U.S. interceptors appearing in S. Korea may complicate Korean nuclear problem settlement - Russian Foreign Ministry

Moscow believes that the possible deployment of U.S. THAAD (Terminal High Altitude Area Defense) interceptors could further complicate the search for a solution to the Korean peninsula's nuclear problem and may even trigger an arms race in the region.

Moscow believes that the possible deployment of U.S. THAAD (Terminal High Altitude Area Defense) interceptors could further complicate the search for a solution to the Korean peninsula's nuclear problem and may even trigger an arms race in the region.

"Another 'irritant' capable of provoking an arms race in North-East Asia and further complicating the settlement of the Korean peninsula's nuclear problem may appear in the region, which already has quite a challenging security situation," the Russian Foreign Ministry said in a commentary, published on its website.
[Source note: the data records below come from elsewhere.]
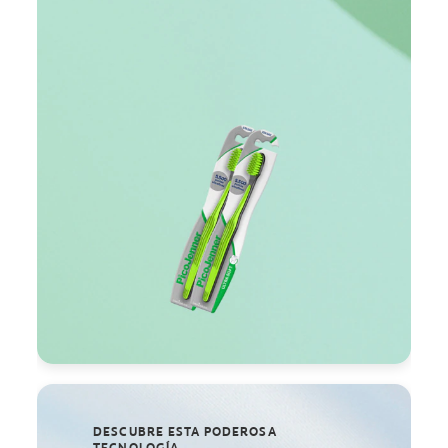
DESCUBRE ESTA PODEROSA
TECNOLOGÍA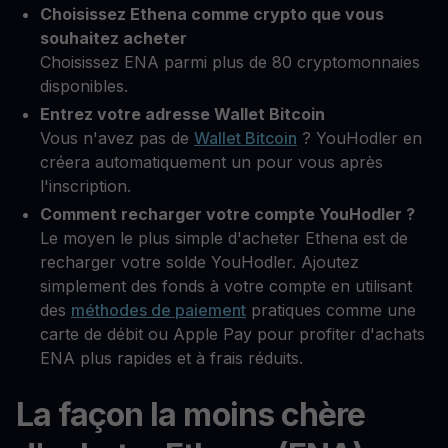
Choisissez Ethena comme crypto que vous
souhaitez acheter
Choisissez ENA parmi plus de 80 cryptomonnaies
disponibles.
Entrez votre adresse Wallet Bitcoin
Vous n'avez pas de
Wallet Bitcoin
? YouHodler en
créera automatiquement un pour vous après
l'inscription.
Comment recharger votre compte YouHodler ?
Le moyen le plus simple d'acheter Ethena est de
recharger votre solde YouHodler. Ajoutez
simplement des fonds à votre compte en utilisant
des
méthodes de paiement
pratiques comme une
carte de débit ou Apple Pay pour profiter d'achats
ENA plus rapides et à frais réduits.
La façon la moins chère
"Comprehensive analysis of the impact to be caused by the appearance of global air defense shield elements on South Korea's soil will allow Seoul to thoroughly assess whether U.S. interceptor missiles and radars might have more negative aspects than positive ones," the ministry said.
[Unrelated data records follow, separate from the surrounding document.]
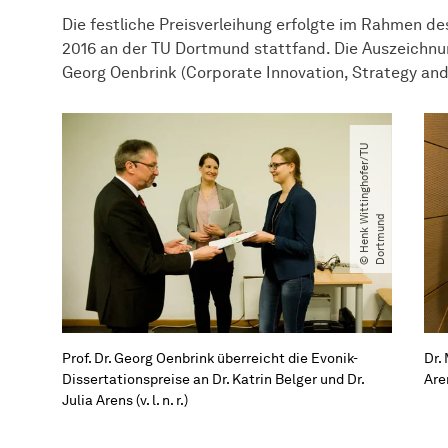
Die festliche Preisverleihung erfolgte im Rahmen de
2016 an der TU Dortmund stattfand. Die Auszeichnu
Georg Oenbrink (Corporate Innovation, Strategy an
©
H
e
n
k
t
t
i
n
g
h
o
f
e
r​
/​
T
U
D
o
r
t
m
u
n
W
i
d
Prof. Dr. Georg Oenbrink
über­reicht
die Evonik-
Dr.
Dissertationspreise an Dr. Katrin Belger und Dr.
Aren
Julia Arens (v. l. n. r.)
The Russian ministry highlighted the "ongoing debates in Seoul concerning the possible placement of American THAAD missile interceptor systems in the country as American Armed Forces commanders inspect sites in a number of South Korea's provinces where THAAD batteries could be deployed."

"In this context, the prospect of further broadening the geography of the deployment of the U.S.-led global missile defense shield in other countries, including South Korean territory, is becoming quite realistic," it said.

"We cannot help but be concerned with such a scenario, bearing in mind the destructive nature of the U.S.-led global missile defense shield's impact on international security and strategic stability," the Russian ministry said.